Posted in books, catalogues, exhibitions by Editor on April 22, 2011

Press release from Winterthur:

Paint, Pattern & People: Furniture of Southeastern Pennsylvania, 1725-1850
Winterthur, 2 April 2011 — 8 January 2012

Curated by Wendy Cooper and Lisa Minardi

ISBN: 9780912724690, $55

This landmark exhibition explores the colorful furniture of southeastern Pennsylvania along with the people who made, owned, inherited, and collected it. Featuring nearly 200 objects—including furniture, fraktur, needlework, and paintings—the show focuses on the culture and creativity of the area’s English- and German-speaking inhabitants. Paint, Pattern & People sheds new light on southeastern Pennsylvania’s highly distinctive local expressions of furniture and presents important objects for which the maker or family history is known. This well-documented furniture provides a new context to understand the objects as fully as possible and place them within specific locations. Although the exhibition is about furniture, it is not about dovetails and glue blocks but rather the people of the region who are the threads from which the story is woven. Thus the furniture in Paint, Pattern & People is the vehicle that transports us into the lives of our ancestors and leads to a greater understanding of our rich cultural heritage.

Due to William Penn’s policy of religious tolerance that attracted people of various faiths and ethnic backgrounds, Pennsylvania was the most culturally diverse of the thirteen colonies. Through the study of objects produced by this great mixed multitude, the extraordinary vibrance and variety of the region’s furniture comes into focus. Ethnicity, religious affiliation, personal taste, socioeconomic status, and the skill of the craftsman all influenced local forms, ornamentation, and construction.

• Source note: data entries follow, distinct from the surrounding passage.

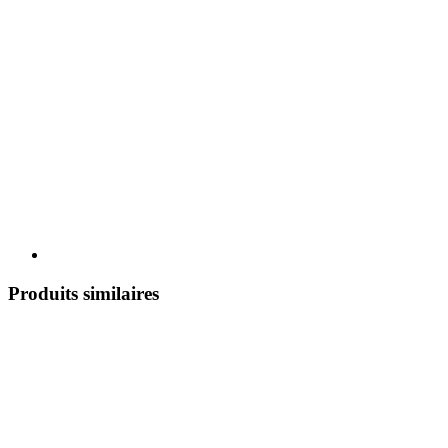
Produits similaires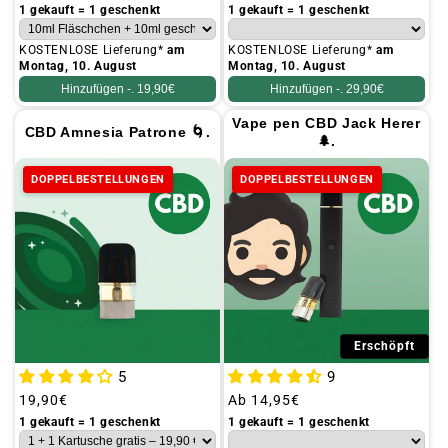
Preis
Preis
1 gekauft = 1 geschenkt
1 gekauft = 1 geschenkt
KOSTENLOSE Lieferung*
am
KOSTENLOSE Lieferung*
am
Montag, 10. August
Montag, 10. August
Hinzufügen -.
19,90€
Hinzufügen -.
29,90€
Vape pen CBD Jack Herer
CBD Amnesia Patrone 🌀.
🌲.
DOPPELBESTELLUNGEN
DOPPELBESTELLUNGEN
Erschöpft
5
9
Üblicher
19,90€
Üblicher
Ab
14,95€
Preis
Preis
1 gekauft = 1 geschenkt
1 gekauft = 1 geschenkt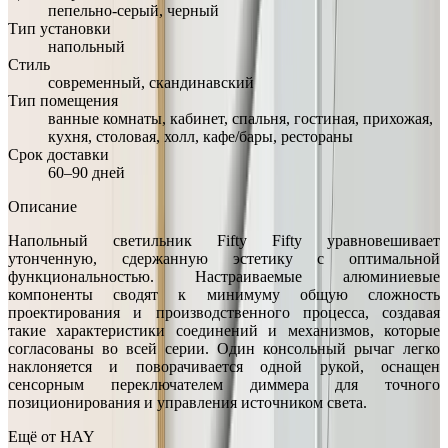
пепельно-серый, черный
Тип установки
напольный
Стиль
современный, скандинавский
Тип помещения
ванные комнаты, кабинет, спальня, гостиная, прихожая,
кухня, столовая, холл, кафе/бары, рестораны
Срок доставки
60–90 дней
Описание
Напольный светильник Fifty Fifty уравновешивает
утонченную, сдержанную эстетику с оптимальной
функциональностью. Настраиваемые алюминиевые
компоненты сводят к минимуму общую сложность
проектирования и производственного процесса, создавая
такие характеристики соединений и механизмов, которые
согласованы во всей серии. Один консольный рычаг легко
наклоняется и поворачивается одной рукой, оснащен
сенсорным переключателем диммера для точного
позиционирования и управления источником света.
Ещё от
HAY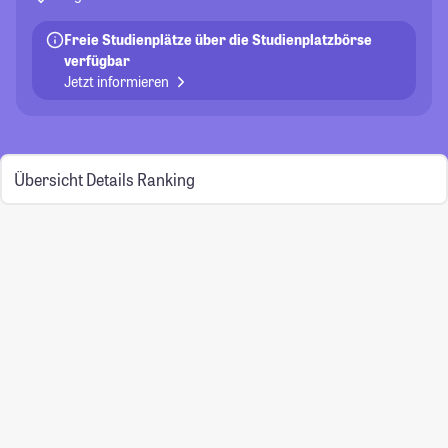
Freie Studienplätze über die Studienplatzbörse
verfügbar
Jetzt informieren
Übersicht
Details
Ranking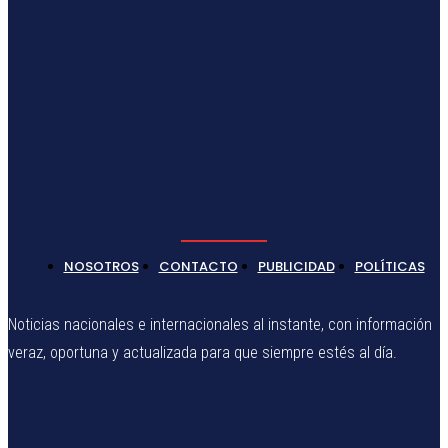
NOSOTROS
CONTACTO
PUBLICIDAD
POLÍTICAS
Noticias nacionales e internacionales al instante, con información
veraz, oportuna y actualizada para que siempre estés al día.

Examples of the stunning and diverse furniture highlighted in the exhibition include:
• A tall-case clock with unusual carved decoration of a pretzel and loaves of bread, made in 1745 for Lancaster baker and German immigrant Andreas Beierle.
• Chester County furniture inlaid with delicate line-and-berrymotifs, including the only known high chest of drawers and a recently discovered double-dome-top desk-and-bookcase, both featured for the first time in this exhibition.
• Furniture with inlaid decoration made of pure sulfur, a substance that when melted and poured into carved-out grooves creates a bright yellow inlay against the brown wood.
• A dynamic comparison of two of the finest known rococo high chests of drawers shown sideby-side, one made in Philadelphia and one in Lancaster.
• The earliest known examples of dated Pennsylvania German furniture: a tall-case clock and schrank with inlaid dates of 1740 and 1741, made by the same unknown craftsman.
• Seven rare blue-and-white delftware plates; one each from sets owned by Quaker families in Chester County; all are dated 1738 and bear the owners’ initials.
• One of fewer than ten known surviving Pennsylvania immigrant chests; this one retains its original shipping labels written in German script from 1737.
• Two extraordinary long rifles, including one of the finest Moravian-made firearms known featuring a carved griffin with inlaid beak and claws of horn.
• A Chester County tall-case clock still owned by descendants of the original owner along with two extremely rare letters sent to the client from the makers of both themovement and case.
• The work of mechanical genius and artisan John Fisher of York, including a tall-case clock that plays seven musical tunes and a painting of the Pennsylvania coat of arms made for the York County Courthouse in 1796.
• Important landscapes, trade signs, portraits, and paintings by noted Pennsylvania artists, including Benjamin West, Thomas Birch, Jacob Eichholtz, Jacob Maentel, John Archibald Woodside, Bass Otis, Edward Hicks, Thomas Hicks, and Charles Hofmann.
• A corpse tray from the Moravian settlement of Bethlehem; this unusual object relates to the Moravian practice of storing bodies of the deceased in a purpose-built corpse house for three days to ensure the person was really dead prior to burial.

The exhibition is accompanied by a full color, 304-page book published by Winterthur and distributed by the University of Pennsylvania Press. This publication is a significant contribution to the literature in the field, presenting new scholarship as well as never-before-illustrated furniture and related objects.